What is a facelift for facial paralysis?

In the setting of facial paralysis, a facelift is a static option for elevating the facial soft tissues and countering the effects of gravity. It typically addresses the area beneath the lower eyelids down to the jawline. By removing excess skin and tightening the underlying muscle layers, a facelift can reduce the facial droop that occurs at the corner of the lip and nose, jawline, and upper neck.

The real difficulty comes from how to achieve these results. This can vary extensively from surgeon to surgeon and with experience. It is important to discuss the goals of a facelift procedure ahead of time and understand the limitations and expectations. Often a facelift is combined with other procedures including a browlift, necklift, or eyelid surgery. The surgical plan is highly individualized to each patient and to his or her goals.

 

How is a facelift performed?

There are several variations to a facelift. These can include regular facelift, short-scar technique, and mini facelift. The goal of each of these options is similar; however, the degree to which each of these options can remedy the specific degree of facial droop can be quite substantial. Generally, the more severe the signs of paralysis or drooping, the longer the scar will be and the closer it will approximate a traditional facelift.  One of the key elements of a facelift is the tightening of underlying facial muscles and SMAS layer (superficial musculoaponeurotic system).  This is achieved in a number of ways, but must be performed in order to elevate the foundation of the face before redraping and tailoring the overlying skin.  The skin is then advanced over the deeper tissues and meticulously tailored.

 

What is the recovery from a facelift?

Following a facelift procedure, the head will be wrapped loosely with bulky bandages to minimize bruising and swelling.
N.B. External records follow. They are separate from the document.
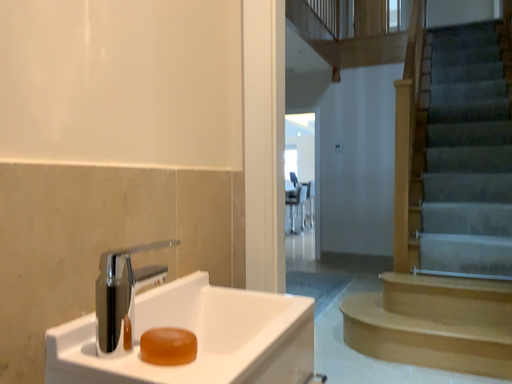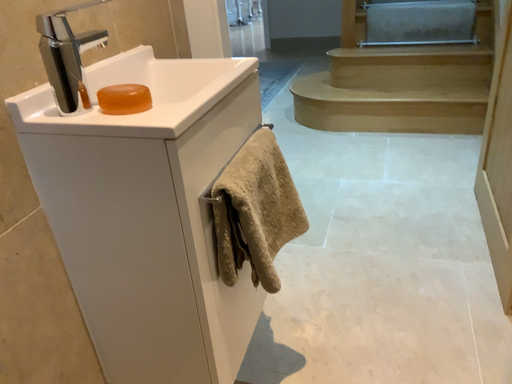 Question: Which way did the camera rotate in the video?

Choices:
 (A) rotated left
 (B) rotated right

Answer: (B) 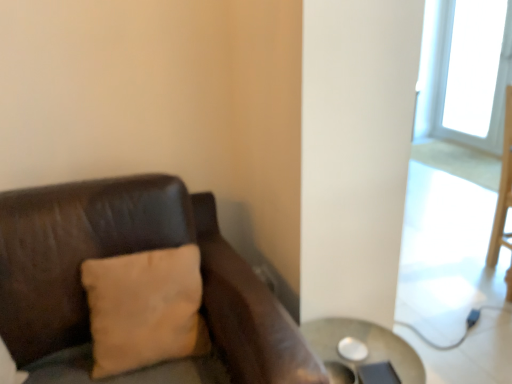 Question: In terms of size, does beige fabric pillow at left appear bigger or smaller than metallic silver table at lower right?

Choices:
 (A) big
 (B) small

Answer: (B)

Question: Is beige fabric pillow at left spatially inside metallic silver table at lower right, or outside of it?

Choices:
 (A) inside
 (B) outside

Answer: (B)

Question: In terms of height, does beige fabric pillow at left look taller or shorter compared to metallic silver table at lower right?

Choices:
 (A) tall
 (B) short

Answer: (A)

Question: Based on their positions, is metallic silver table at lower right located to the left or right of beige fabric pillow at left?

Choices:
 (A) right
 (B) left

Answer: (A)

Question: From their relative heights in the image, would you say metallic silver table at lower right is taller or shorter than beige fabric pillow at left?

Choices:
 (A) tall
 (B) short

Answer: (B)

Question: From a real-world perspective, is metallic silver table at lower right positioned above or below beige fabric pillow at left?

Choices:
 (A) above
 (B) below

Answer: (B)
Patients are given prescriptions for antibiotics and pain medication routinely. A small thin tube may sometimes be used along the incision behind the ear to drain excess fluid that might accumulate under the skin. This tube is typically removed the following day after surgery and the dressings changed. Recovery may sometimes take longer when combined with additional procedures such as those mentioned above. There is an option for overnight monitoring in a post-surgical facility for those undergoing more extensive procedures simultaneously.
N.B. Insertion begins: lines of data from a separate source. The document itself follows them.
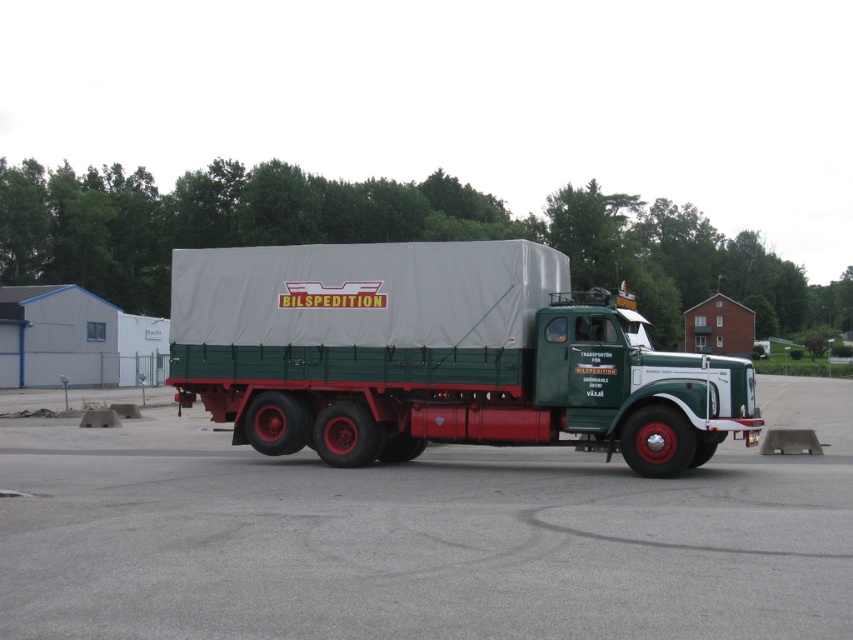 Question: Which point appears farthest from the camera in this image?

Choices:
 (A) (682, 468)
 (B) (566, 520)

Answer: (A)

Question: Among these points, which one is nearest to the camera?

Choices:
 (A) (630, 636)
 (B) (351, 268)

Answer: (A)

Question: Does gray asphalt parking lot at center appear on the right side of green matte truck at center?

Choices:
 (A) yes
 (B) no

Answer: (A)

Question: Does gray asphalt parking lot at center appear on the right side of green matte truck at center?

Choices:
 (A) yes
 (B) no

Answer: (A)

Question: Is gray asphalt parking lot at center to the right of green matte truck at center from the viewer's perspective?

Choices:
 (A) no
 (B) yes

Answer: (B)

Question: Which of the following is the closest to the observer?

Choices:
 (A) (811, 508)
 (B) (451, 346)

Answer: (A) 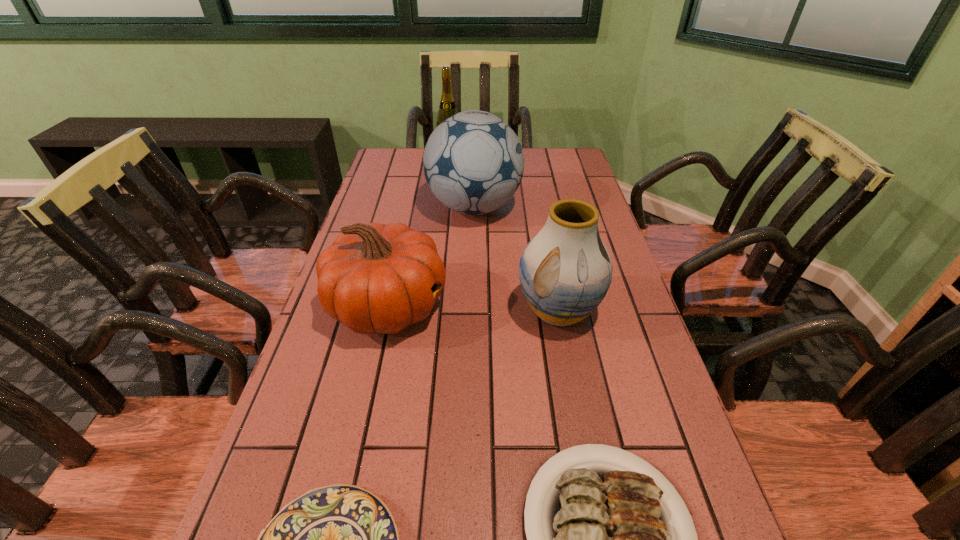 You are a GUI agent. You are given a task and a screenshot of the screen. Output one action in this format:
    pyautogui.click(x=<x>, y=<y>)
    Task: Click on the object present at the right edge
    
    Given the screenshot: What is the action you would take?
    pyautogui.click(x=565, y=271)

I want to click on free space at the left edge of the desktop, so click(320, 411).

The width and height of the screenshot is (960, 540). Identify the location of vacant position at the right edge of the desktop. (592, 350).

Locate an element on the screen. The width and height of the screenshot is (960, 540). free spot at the far left corner of the desktop is located at coordinates (390, 164).

Locate an element on the screen. The width and height of the screenshot is (960, 540). blank region between the farthest object and the vase is located at coordinates (504, 234).

You are a GUI agent. You are given a task and a screenshot of the screen. Output one action in this format:
    pyautogui.click(x=<x>, y=<y>)
    Task: Click on the vacant space in between the vase and the third shortest object
    The width and height of the screenshot is (960, 540).
    Given the screenshot: What is the action you would take?
    pyautogui.click(x=473, y=309)

Choose which object is the fourth nearest neighbor to the right plate. Please provide its 2D coordinates. Your answer should be formatted as a tuple, i.e. [(x, y)], where the tuple contains the x and y coordinates of a point satisfying the conditions above.

[(473, 162)]

Locate an element on the screen. object that can be found as the second closest to the pumpkin is located at coordinates (565, 271).

This screenshot has height=540, width=960. I want to click on free space that satisfies the following two spatial constraints: 1. on the back side of the vase; 2. on the face of the pumpkin, so click(x=558, y=306).

This screenshot has width=960, height=540. Identify the location of free location that satisfies the following two spatial constraints: 1. on the back side of the vase; 2. on the face of the third shortest object. (558, 306). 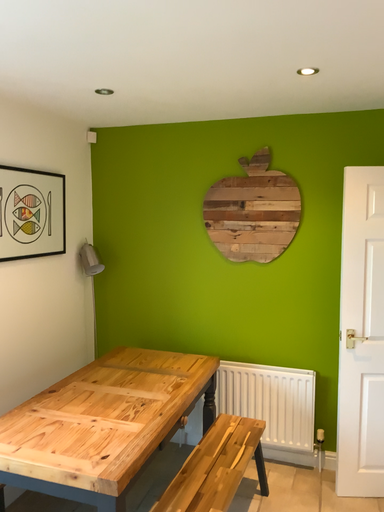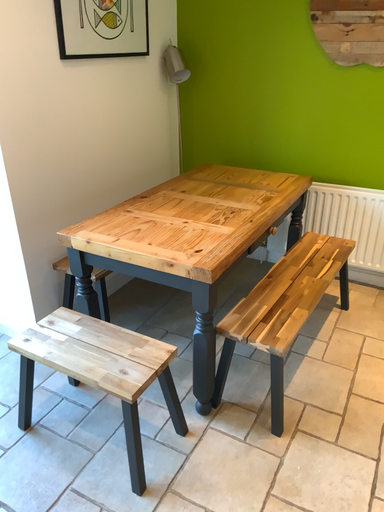 Question: How did the camera likely rotate when shooting the video?

Choices:
 (A) rotated upward
 (B) rotated downward

Answer: (B) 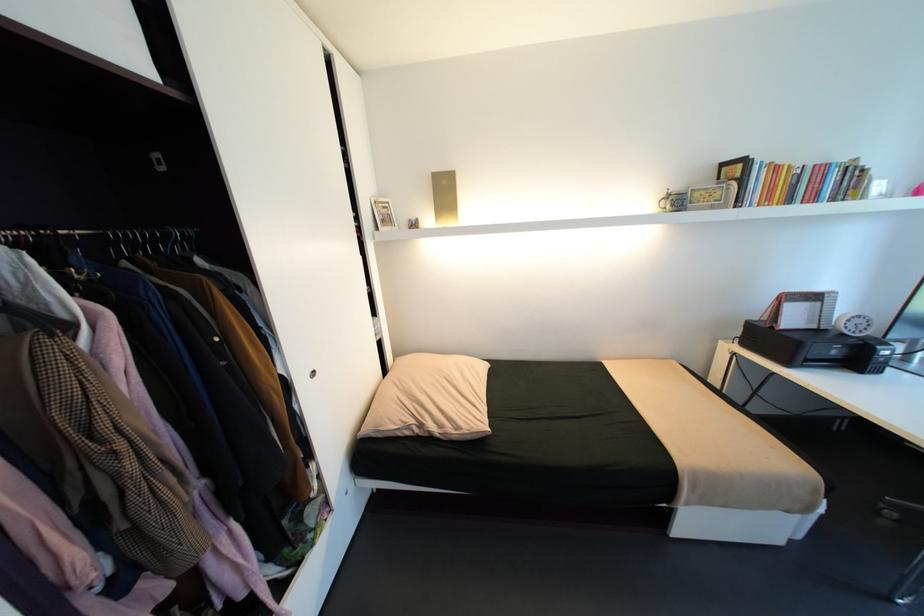 Where is `recessed door pull`? This screenshot has width=924, height=616. recessed door pull is located at coordinates (312, 373). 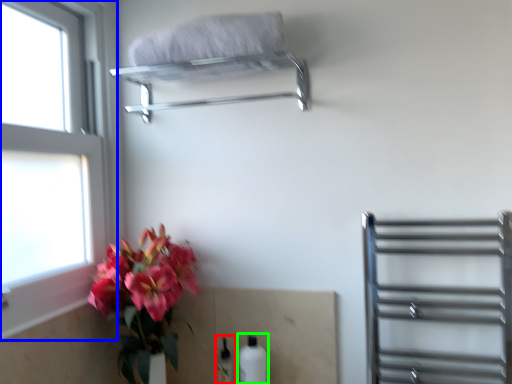 Question: Estimate the real-world distances between objects in this image. Which object is closer to bottle (highlighted by a red box), window (highlighted by a blue box) or bottle (highlighted by a green box)?

Choices:
 (A) window
 (B) bottle

Answer: (B) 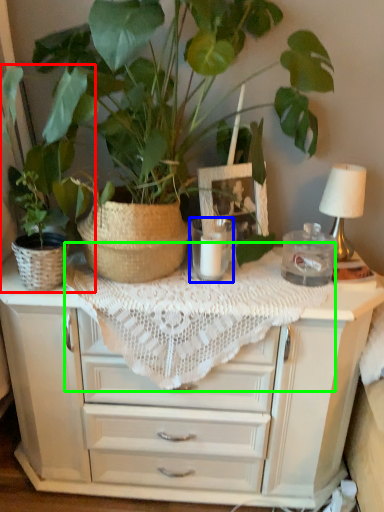 Question: Which object is positioned closest to houseplant (highlighted by a red box)? Select from candle holder (highlighted by a blue box) and tablecloth (highlighted by a green box).

Choices:
 (A) candle holder
 (B) tablecloth

Answer: (B) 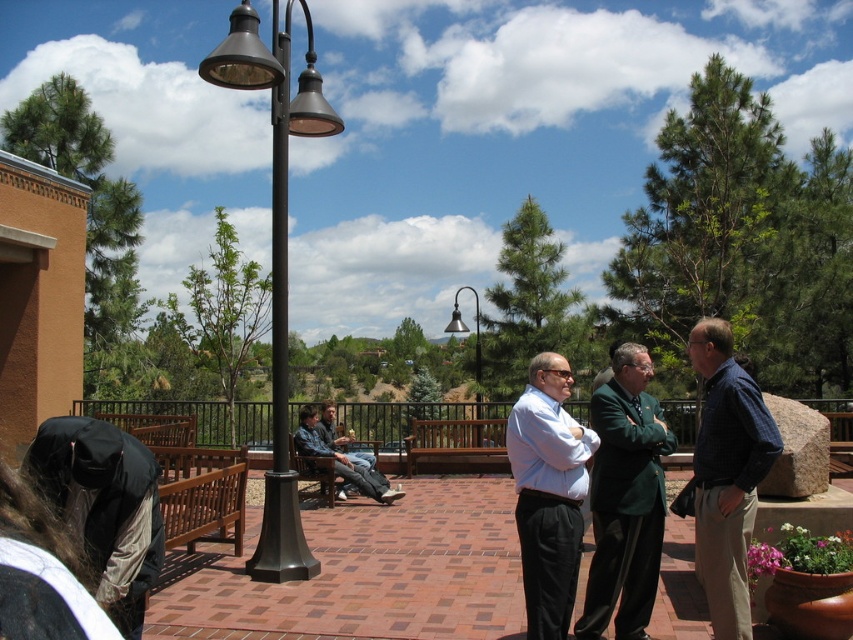 Question: Which object appears farthest from the camera in this image?

Choices:
 (A) green fabric jacket at center
 (B) blue plaid shirt at right
 (C) light blue shirt at center

Answer: (A)

Question: Considering the relative positions of green fabric jacket at center and denim jacket at center in the image provided, where is green fabric jacket at center located with respect to denim jacket at center?

Choices:
 (A) left
 (B) right

Answer: (B)

Question: Observing the image, what is the correct spatial positioning of black metal lamp post at center in reference to green fabric jacket at center?

Choices:
 (A) below
 (B) above

Answer: (B)

Question: Which object is the farthest from the metallic lamp post at center?

Choices:
 (A) black metal lamp post at center
 (B) blue plaid shirt at right
 (C) green fabric jacket at center

Answer: (B)

Question: Which object is closer to the camera taking this photo?

Choices:
 (A) denim jacket at center
 (B) blue plaid shirt at right

Answer: (B)

Question: Does blue plaid shirt at right have a greater width compared to light blue shirt at center?

Choices:
 (A) no
 (B) yes

Answer: (A)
Swelling typically improves over 1 to 2 weeks. Bruising is not always present, but it will also improve during the same time period. Activity is restricted during the first 4 to 6 weeks to light walking and stationary activities. Heavy lifting, contact sports, aerobic exercises, and sex are to be avoided during this time. Most patients elect to take 7-14 days off from work. During this time, make up can be used to mask any bruising.

 

What are the risks and complications of a facelift?

Facelift complications are relatively rare when performed by a qualified and experienced plastic surgeon. However, individuals may vary substantially in terms of health status and genetic predisposition, potentially making them more susceptible to unfavorable results.

These complications can include hematoma (blood collection under the skin), injury to the facial nerve, infection, and adverse reaction to anesthesia. Smokers and individuals with uncontrolled diabetes sometimes demonstrate issues with poor wound healing. Dr. Panossian's staff is available at all times to address any concerns that you may have.